Consensus and standardization is also needed in the reporting and documenting of community benefits. A universally accepted reporting method will enable observers to see the tremendous aggregate benefit of Catholic providers to the communities they serve. It will also permit CHA to develop an aggregate picture of our community benefit contribution. The task force has come to consensus on key components that not-for-profit providers may consistently employ when documenting community benefit services. Those components are reiterated in the revised CHA community benefits guide, and the task force will work to gain commitment by all CHA members to use the tool consistently. Indeed, we hope it will be adopted by other not-for-profit organizations.
On the national level, CHA is adopting the task force's recommended strategies for advocacy and communications before multiple audiences, including Congress, the church, legal forums, and the general public.

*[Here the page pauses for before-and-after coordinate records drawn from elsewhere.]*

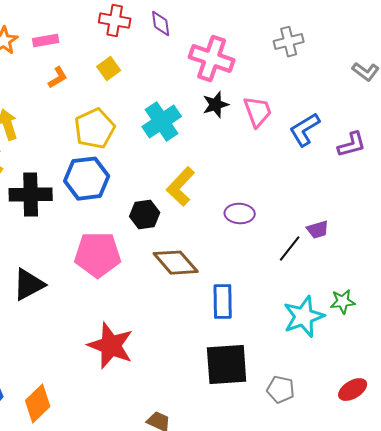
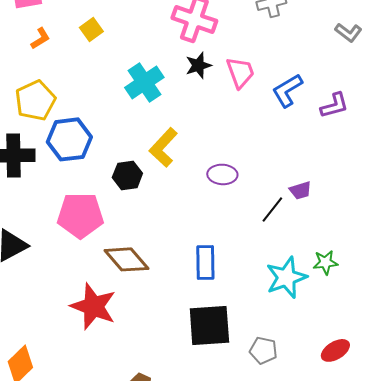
yellow pentagon: (95, 129) -> (35, 100), moved
brown diamond: (176, 263) -> (126, 259), moved

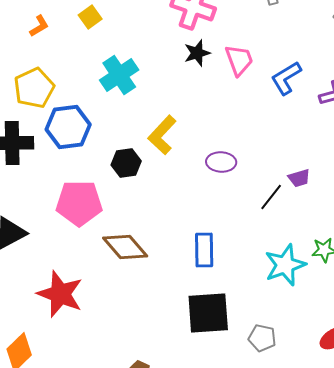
cyan cross: (144, 82) -> (119, 75), moved
red star: (93, 306) -> (60, 294), moved

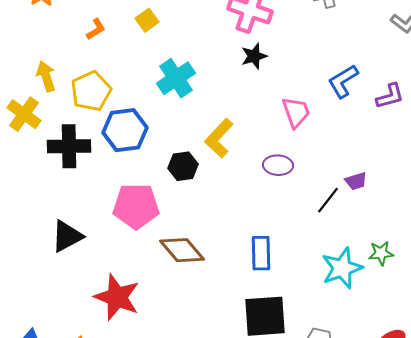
pink trapezoid: (239, 60) -> (296, 112), moved

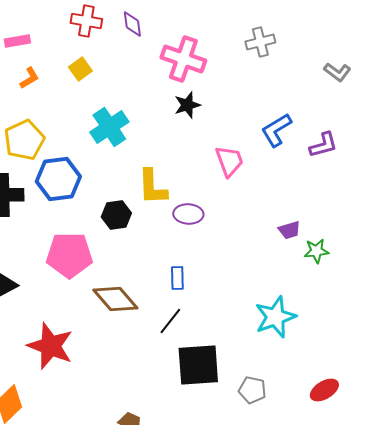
yellow L-shape: (219, 138) -> (152, 187), turned -45
purple ellipse: (278, 165) -> (188, 214), moved
black line: (328, 200) -> (170, 321), moved
blue rectangle: (261, 253) -> (177, 278), moved, size x0.7
green star: (381, 253) -> (316, 251), moved

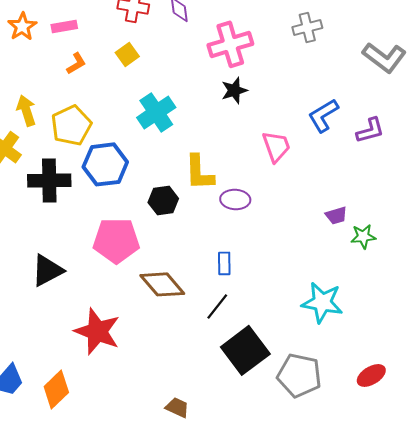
pink cross: (183, 59) -> (230, 44), turned -36
gray L-shape: (337, 72) -> (384, 57), size x1.6
cyan star: (275, 317) -> (322, 302), turned 30
black square: (198, 365) -> (245, 350), turned -33
gray pentagon: (252, 390) -> (299, 375), size x1.6

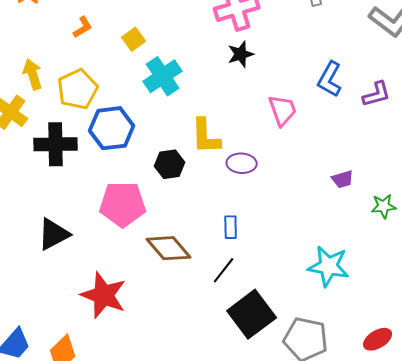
yellow square: (127, 54) -> (134, 39), moved
blue L-shape: (323, 115) -> (330, 79), turned -30
green star: (363, 236) -> (384, 206), moved

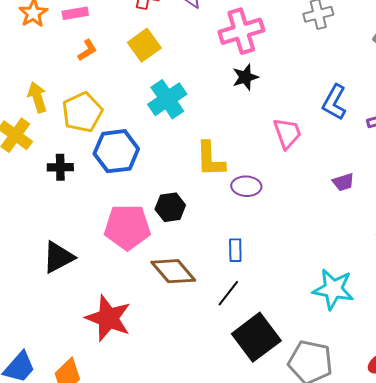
yellow square: (134, 39) -> (144, 45), moved, size x1.4
black cross: (56, 144) -> (60, 167), size x0.6
black hexagon: (170, 164) -> (170, 207), moved
purple trapezoid: (343, 179) -> (343, 182), moved

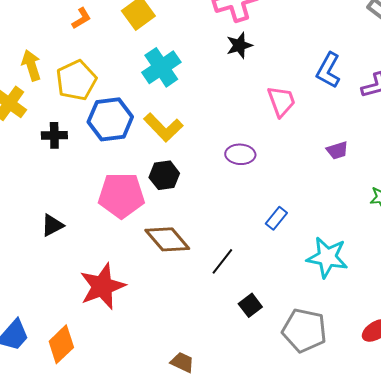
yellow L-shape: (210, 159) -> (163, 127), moved, turned -42
blue rectangle: (235, 250) -> (276, 218), moved, turned 40
black triangle: (58, 257) -> (52, 225), size x0.7
red star: (108, 318) -> (102, 286), turned 30
black square: (256, 337) -> (250, 305), size x0.5

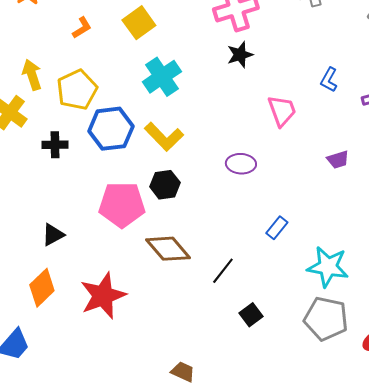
blue L-shape: (328, 70) -> (329, 80), size x0.7
gray pentagon: (304, 330) -> (326, 319), moved
orange diamond: (61, 344) -> (42, 288), moved

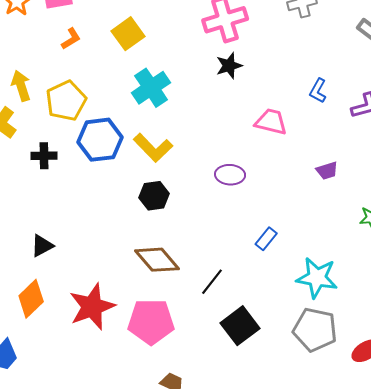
pink trapezoid: (282, 111) -> (271, 122), turned -56
pink pentagon: (122, 205) -> (151, 322), moved
black square: (251, 315) -> (240, 326), size x1.6

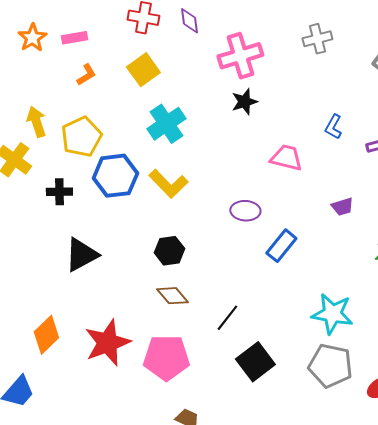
black hexagon: (154, 196) -> (169, 251), moved
blue rectangle: (266, 239) -> (281, 246), moved, size x1.4
black triangle: (42, 246) -> (81, 255), moved, size x1.5
brown diamond: (157, 260) -> (172, 296), size x0.7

The task force members have met several times since forming in January of this year. The group is committed to working with the CHA Board of Trustees, all system and facility CEOs, and others to achieve a ministry-wide commitment to implementing consistent methodology, terminology, and transparency. CHA is providing the revised community benefit guidelines to assist us in assessing need and record keeping. In addition, CHA is working closely with financial and accounting organizations to ensure that our guidelines are consistent with the best accounting practices. CHA is also working with policymakers and regulators to keep them informed of our advances in reporting community benefits and to ensure that our activities and methodologies are consistent with their expectations.
As our ministry undertakes this next phase of community benefit accountability and reporting, we acknowledge the founders of our ministry who established our tradition of community benefit, and the women and men — both religious and lay — who sustain that same commitment to serving communities.
We are also grateful for the foresight of our colleagues who, in the late 1980s, established the vision for social accountability that still guides our ministry today. And, more recently, there are other standard-bearers who should also be acknowledged: the community benefit leaders at our organizations and CHA's Julie Trocchio. Their dedication and devotion to the issue of community benefit is known throughout the ministry and allied organizations. Â
As we move forward with a renewed spirit and consistent measures and messages, the fullness of the ministry contribution to communities will be evident and the questions surrounding tax-exempt status will be fully and satisfactorily answered.